= PROBLEM STATEMENT =
Begin at the line below that has "For every named target in this 606×720" and stop after the line that has "IRC Chat (79, 223)". Please restate only those lines, word for word.

= RECORDS =
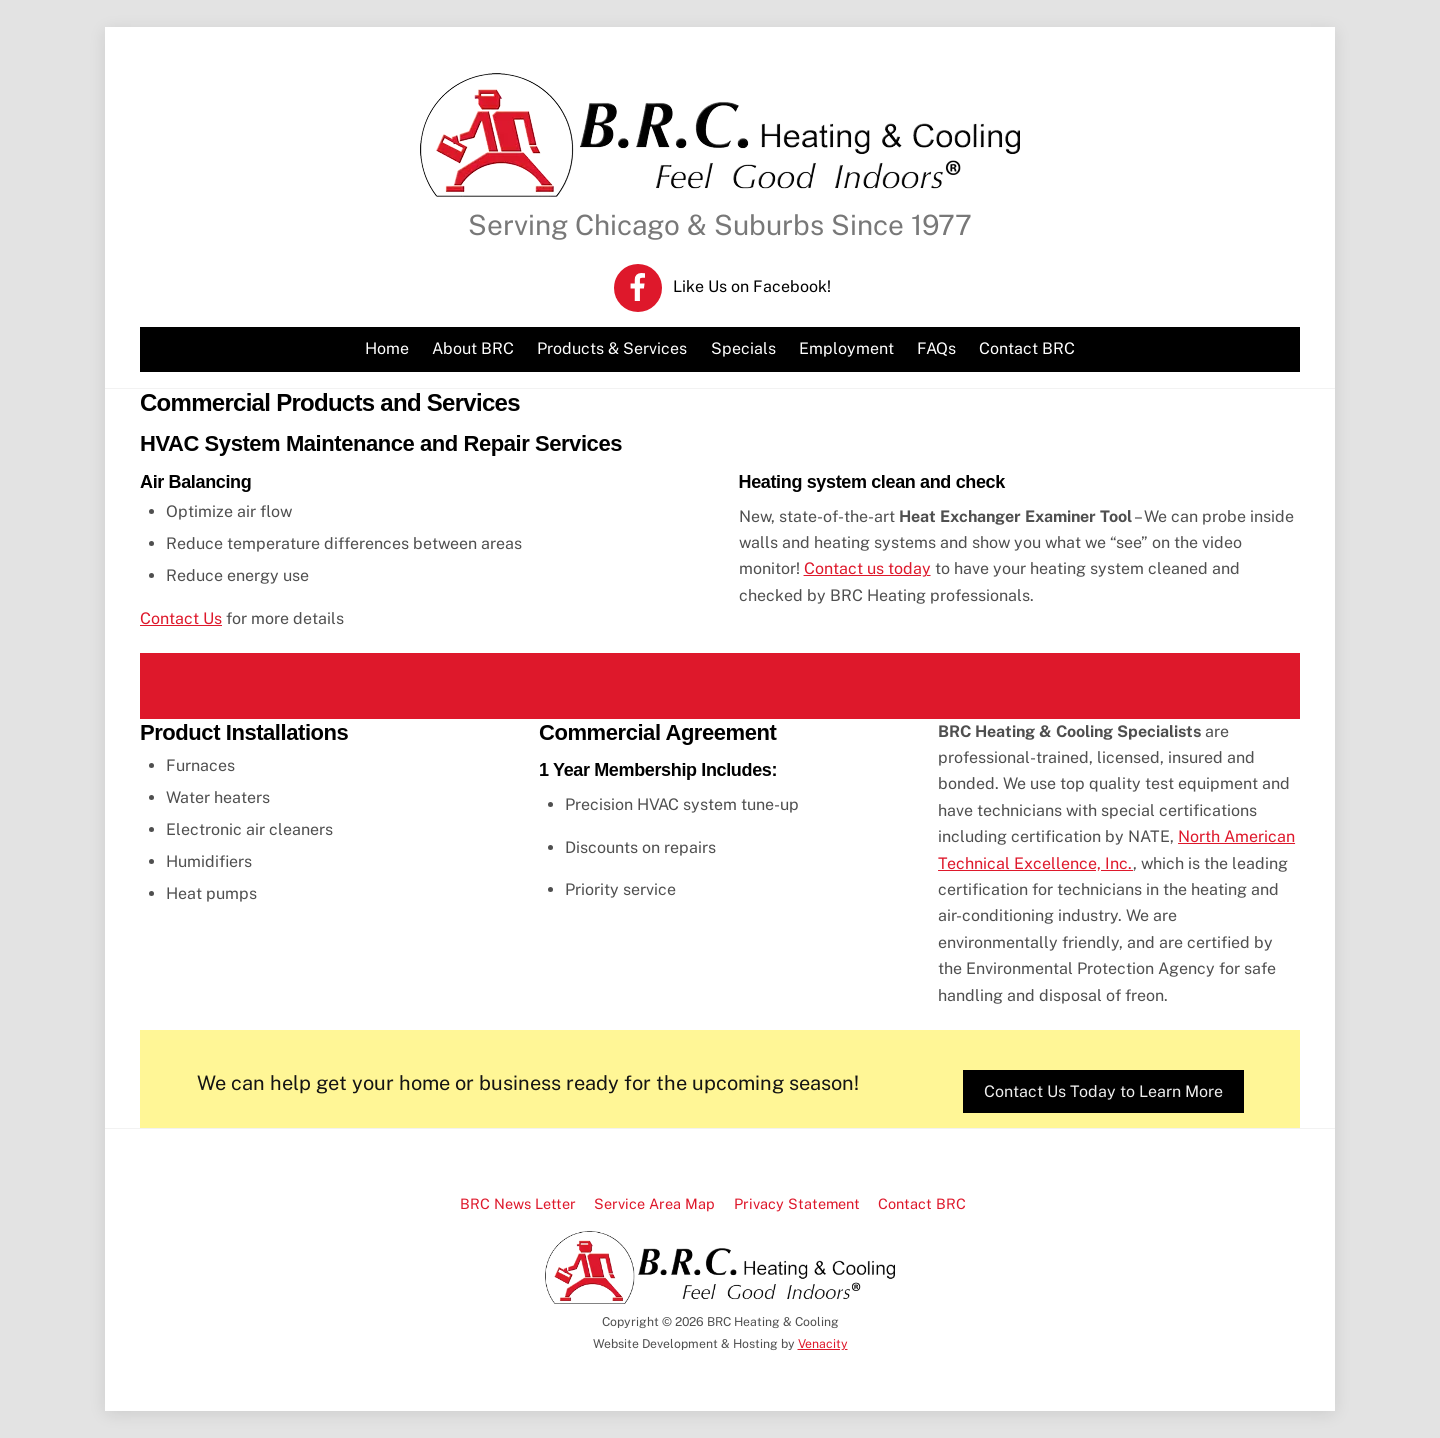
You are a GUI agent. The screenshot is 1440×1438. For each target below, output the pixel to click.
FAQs (936, 348)
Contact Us (181, 618)
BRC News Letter (518, 1203)
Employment (846, 348)
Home (387, 348)
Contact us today (867, 568)
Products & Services (612, 348)
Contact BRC (1027, 348)
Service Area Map (654, 1203)
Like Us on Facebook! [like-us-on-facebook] (722, 286)
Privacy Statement (797, 1203)
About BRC (473, 348)
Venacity (823, 1343)
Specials (743, 348)
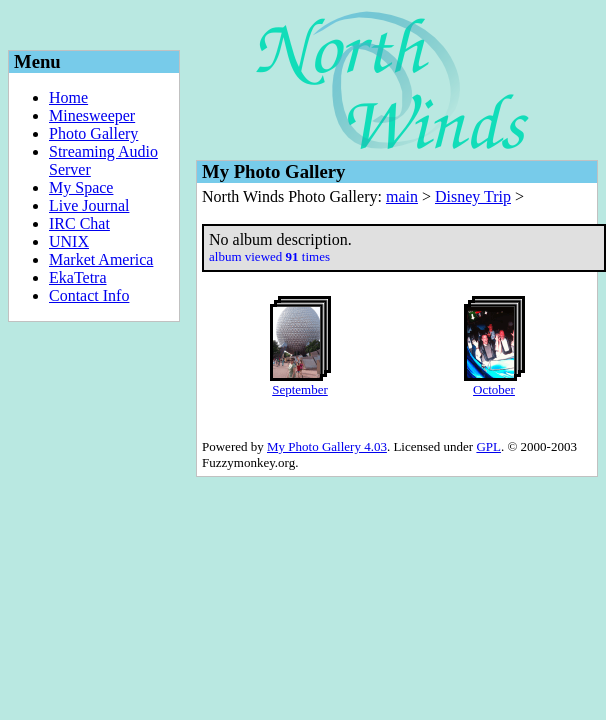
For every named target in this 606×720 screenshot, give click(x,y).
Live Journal (89, 205)
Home (68, 97)
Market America (101, 259)
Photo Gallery (93, 133)
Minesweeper (92, 115)
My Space (81, 187)
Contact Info (89, 295)
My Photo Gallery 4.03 (327, 446)
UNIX (69, 241)
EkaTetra (78, 277)
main (402, 196)
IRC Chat (79, 223)
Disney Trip (473, 196)
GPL (488, 446)
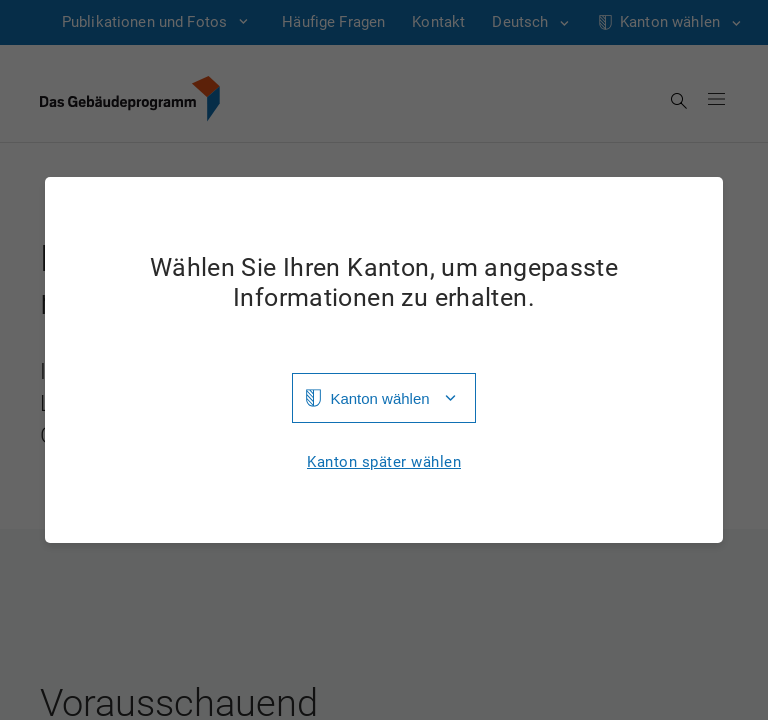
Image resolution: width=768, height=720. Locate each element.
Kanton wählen (379, 398)
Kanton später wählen (384, 462)
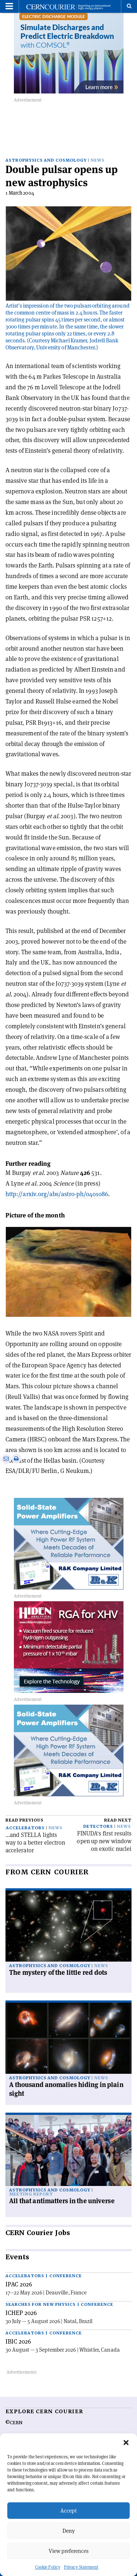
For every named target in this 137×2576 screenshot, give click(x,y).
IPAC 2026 (18, 2284)
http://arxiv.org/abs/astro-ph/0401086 (56, 1194)
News (97, 160)
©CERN (13, 2423)
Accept (68, 2510)
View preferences (68, 2550)
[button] (126, 2442)
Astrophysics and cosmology (46, 160)
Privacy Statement (81, 2567)
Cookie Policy (47, 2567)
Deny (68, 2530)
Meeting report (31, 2194)
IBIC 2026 (18, 2341)
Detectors (98, 1826)
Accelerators (25, 1828)
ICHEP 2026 (21, 2313)
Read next (118, 1820)
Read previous (24, 1820)
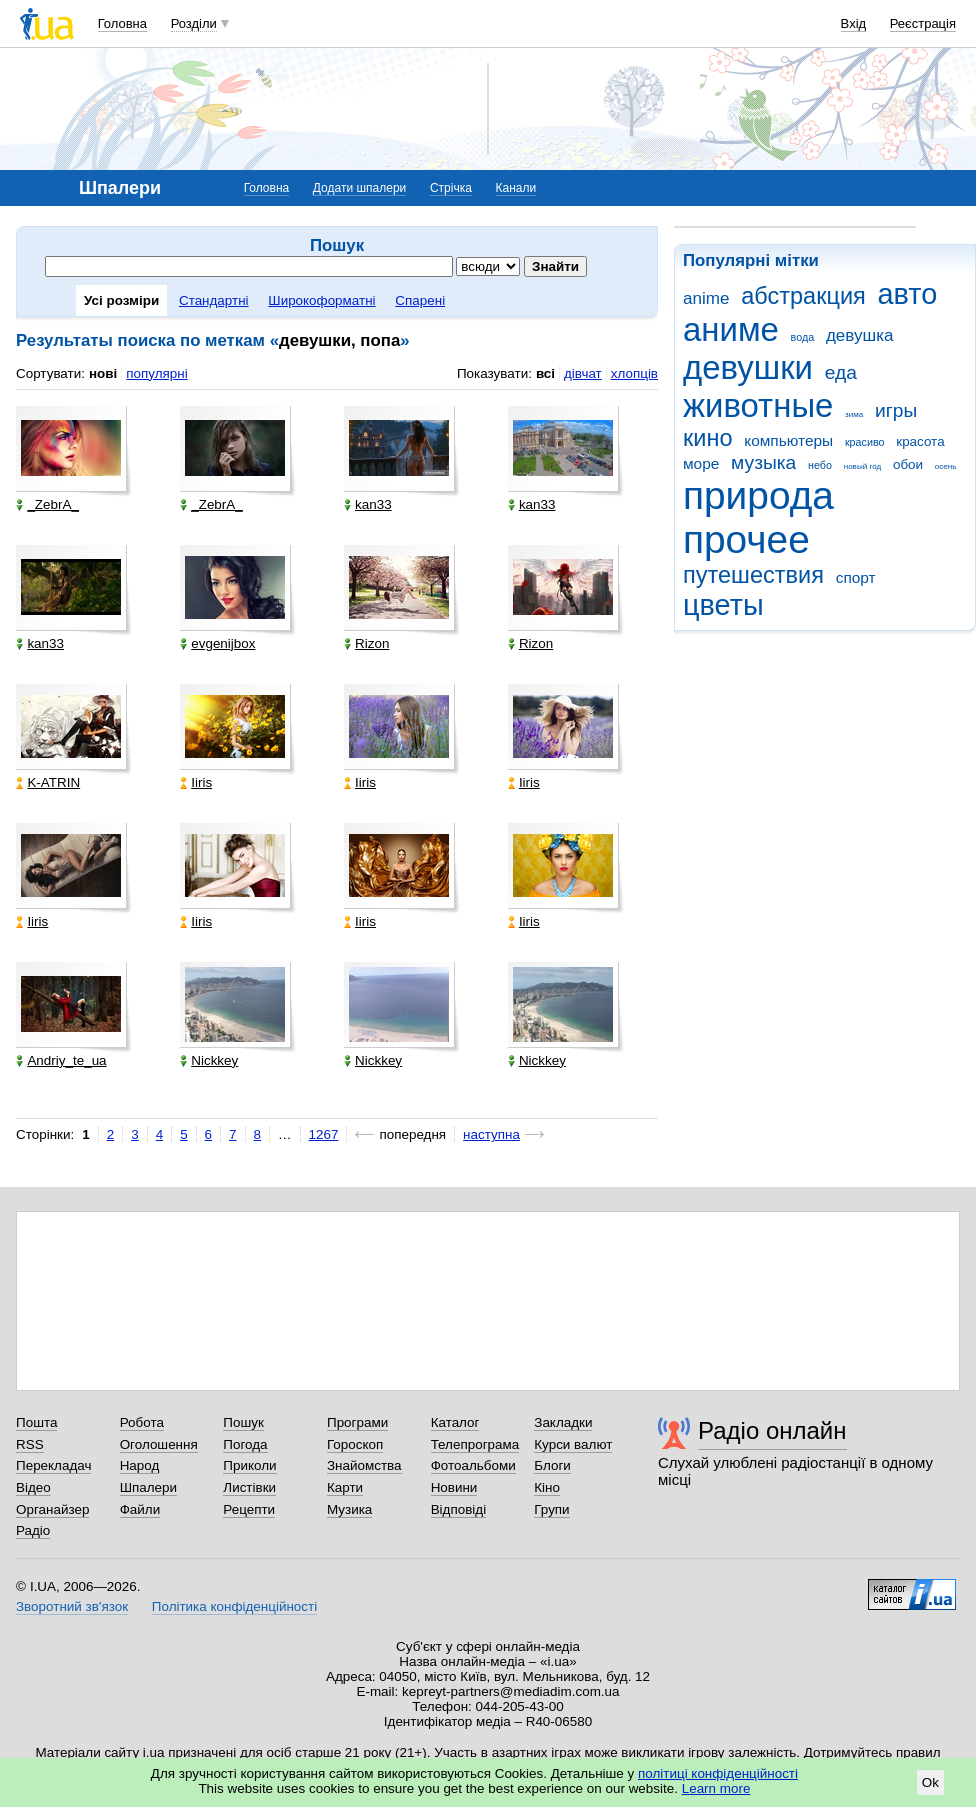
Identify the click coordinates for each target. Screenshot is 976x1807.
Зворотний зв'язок (72, 1606)
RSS (30, 1444)
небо (820, 465)
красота (920, 441)
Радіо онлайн (772, 1430)
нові (103, 373)
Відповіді (459, 1509)
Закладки (563, 1422)
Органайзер (52, 1509)
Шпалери (148, 1487)
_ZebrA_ (47, 504)
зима (854, 414)
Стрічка (451, 188)
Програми (357, 1422)
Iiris (196, 782)
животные (758, 405)
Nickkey (209, 1060)
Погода (245, 1444)
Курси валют (573, 1444)
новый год (862, 466)
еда (841, 372)
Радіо (33, 1530)
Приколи (249, 1465)
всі (545, 373)
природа (758, 495)
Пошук (243, 1422)
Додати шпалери (359, 188)
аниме (731, 329)
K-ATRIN (48, 782)
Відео (33, 1487)
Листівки (249, 1487)
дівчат (583, 373)
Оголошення (159, 1444)
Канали (516, 188)
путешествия (753, 575)
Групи (551, 1509)
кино (708, 438)
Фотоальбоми (473, 1465)
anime (706, 298)
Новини (454, 1487)
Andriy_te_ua (61, 1060)
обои (908, 464)
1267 (324, 1134)
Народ (140, 1465)
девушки (748, 367)
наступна (491, 1134)
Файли (140, 1509)
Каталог (455, 1422)
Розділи (194, 23)
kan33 (368, 504)
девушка (860, 335)
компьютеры (788, 440)
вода (803, 337)
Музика (349, 1509)
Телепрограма (475, 1444)
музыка (763, 462)
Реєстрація (923, 23)
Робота (142, 1422)
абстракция (803, 296)
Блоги (552, 1465)
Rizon (366, 643)
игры (896, 410)
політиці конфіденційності (718, 1773)
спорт (856, 577)
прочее (746, 539)
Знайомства (364, 1465)
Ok (930, 1782)
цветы (723, 605)
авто (908, 294)
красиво (865, 442)
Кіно (547, 1487)
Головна (122, 23)
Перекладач (53, 1465)
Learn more (716, 1788)
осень (946, 466)
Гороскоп (355, 1444)
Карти (345, 1487)
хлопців (634, 373)
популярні (156, 373)
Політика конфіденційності (234, 1606)
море (701, 463)
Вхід (854, 23)
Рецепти (249, 1509)
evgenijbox (217, 643)
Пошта (36, 1422)
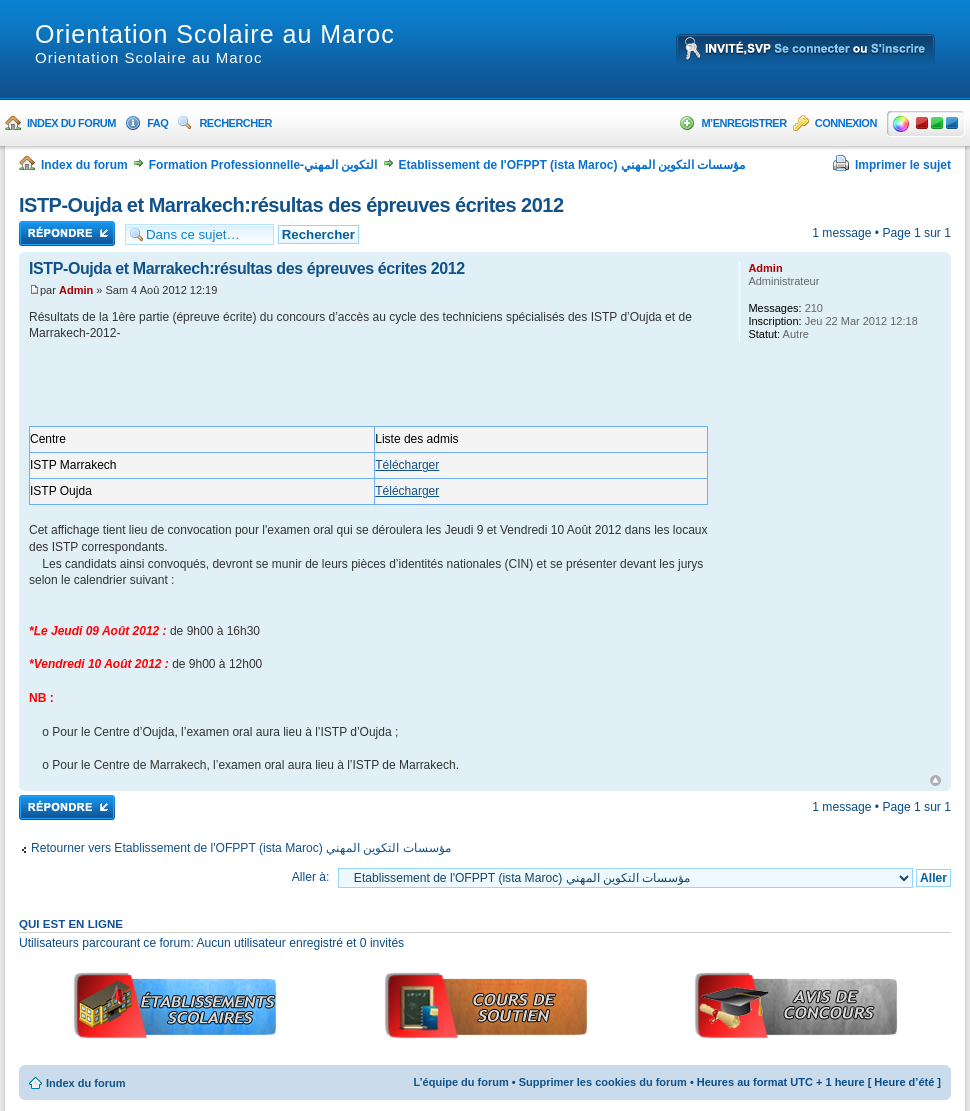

= ANSWER BOX =
For every named target in this 606×720 screenshot, give click(x,y).
Live Journal (89, 205)
Home (68, 97)
Market America (101, 259)
Photo Gallery (93, 133)
Minesweeper (92, 115)
My Space (81, 187)
Contact Info (89, 295)
My Photo Gallery 4.03 (327, 446)
UNIX (69, 241)
EkaTetra (78, 277)
main (402, 196)
IRC Chat (79, 223)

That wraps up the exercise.